One strategy that Region’s Bank takes is that it allows and encourages its Data Scientists and Analysts to move around the organization working in a variety of teams. Management openly discusses and plans for this with its new hires and in annual performance reviews. So, an entry level Data Scientist will come into a department and know that in a few years after learning all there is to learn in that department, they will have the opportunity to move to a new area of the organization where they can continue to develop, contribute and be recognized.

This strategy feeds well into the very simple fact that right about the time your best Data Scientists are hitting their stride they may also be thinking about starting a family and will thus be looking for new opportunities and challenges within your organization, rather than face a move. They will likely plan to stay with your company longer when they see that they have a future and that they can start thinking about other life goals.
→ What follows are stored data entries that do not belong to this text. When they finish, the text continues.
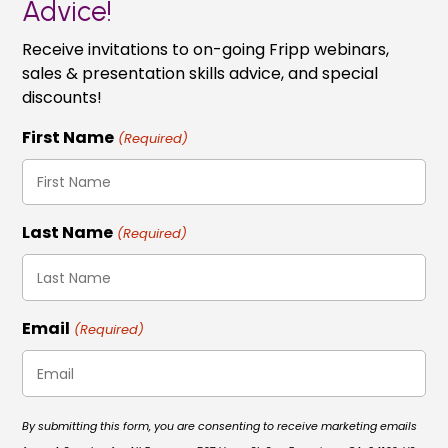
Advice!
Receive invitations to on-going Fripp webinars,
sales & presentation skills advice, and special
discounts!
First Name
(Required)
Last Name
(Required)
Email
(Required)
By submitting this form, you are consenting to receive marketing emails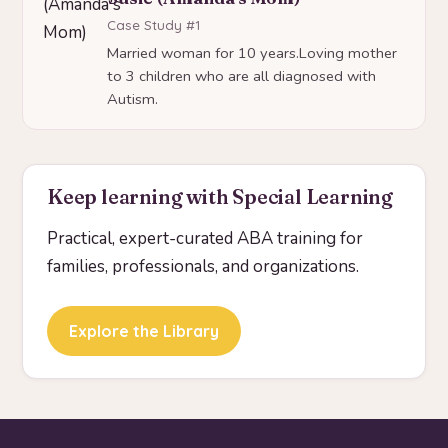
Case Study #1
Married woman for 10 years.Loving mother
to 3 children who are all diagnosed with
Autism.
Keep learning with Special Learning
Practical, expert-curated ABA training for
families, professionals, and organizations.
Explore the Library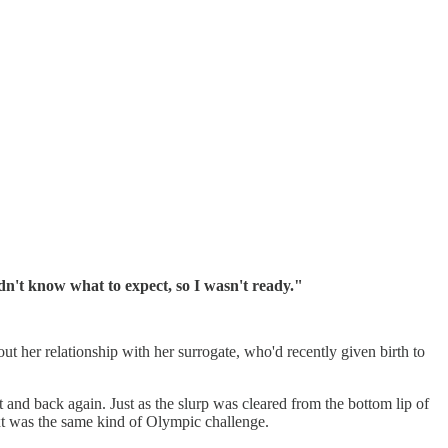
idn't know what to expect, so I wasn't ready."
ut her relationship with her surrogate, who'd recently given birth to
xt and back again. Just as the slurp was cleared from the bottom lip of
ext was the same kind of Olympic challenge.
In addition to this, companies should start creating a hybrid career development track for all employees. One that runs parallel to both data science and the business side, and which allows business people to move into data science teams and vice versa. For example, if your company can afford it, you might develop education subsidy programs that support employees who are interested in pursuing advanced analytical degrees. Tuition grants can be given in exchange for your employees agreeing to stay with your company for a certain number of years to “pay back” the favor.

7. Democratize data science

The real long-term solution to training and developing a team of Data Scientists comes with democratizing data science. Companies must find ways to stop relegating data science knowledge to a small team of highly specialized, PhD.- clad quasi-unicorns. The responsibility of data science is growing faster than ever. This puts tremendous strain on both the data science team itself, as well as recruiters and managers.

So what McKinsey, Harvard, and companies like Airbnb have been advocating for is the democratization of data science as a way to both meet the shortage of Data Science talent, but more importantly, as a critical step toward extracting the true value of data science. Companies are setting up data science academies to train management. They’re hiring “hybrid” roles such as visualization specialists and “data translators” to help bridge the gap between the team of Data Scientists and the rest of the organization.

Some companies are actively implementing automated tools, pre-trained models and self-service analytics to make data science techniques and skills more available to the rest of the organization. The democratization of data science over time may relieve the pressure on the data science team and promote a fairer judgment of how trained they really need to be.

Admittedly most companies are far from democratizing data science skills. But getting there could go faster than you would think.

Ten Years From Now…

It’s clear that there is no single way of meeting the broad array of skills needed when building a data science team in any immediate way without taking a few risks on talent hiring and without planning for future development of data science talent in new ways.

Organizations need to take steps to alleviate the unrealistic demands now being placed on individual data science candidates and the people trying to hire them.

Building a data science team requires taking a long-term view toward developing a more balanced set of capabilities within the organization.

Many of the proposed steps don’t really require much in the way of additional investment. Bootcamps and LinkedIn Learning are not all that expensive compared to the cost of recruiting and hiring a “ready-made” Data Scientist.

Rather what is required is an acceptance that hiring ready-made Data Scientists is really a fading option.

Start working on your long term roadmap now and maybe in 10 years when McKinsey reports that AI has “come of age” you’ll be armed with a team of homegrown and loyal Data Scientists ready to take advantage of all that the future of data science has to offer.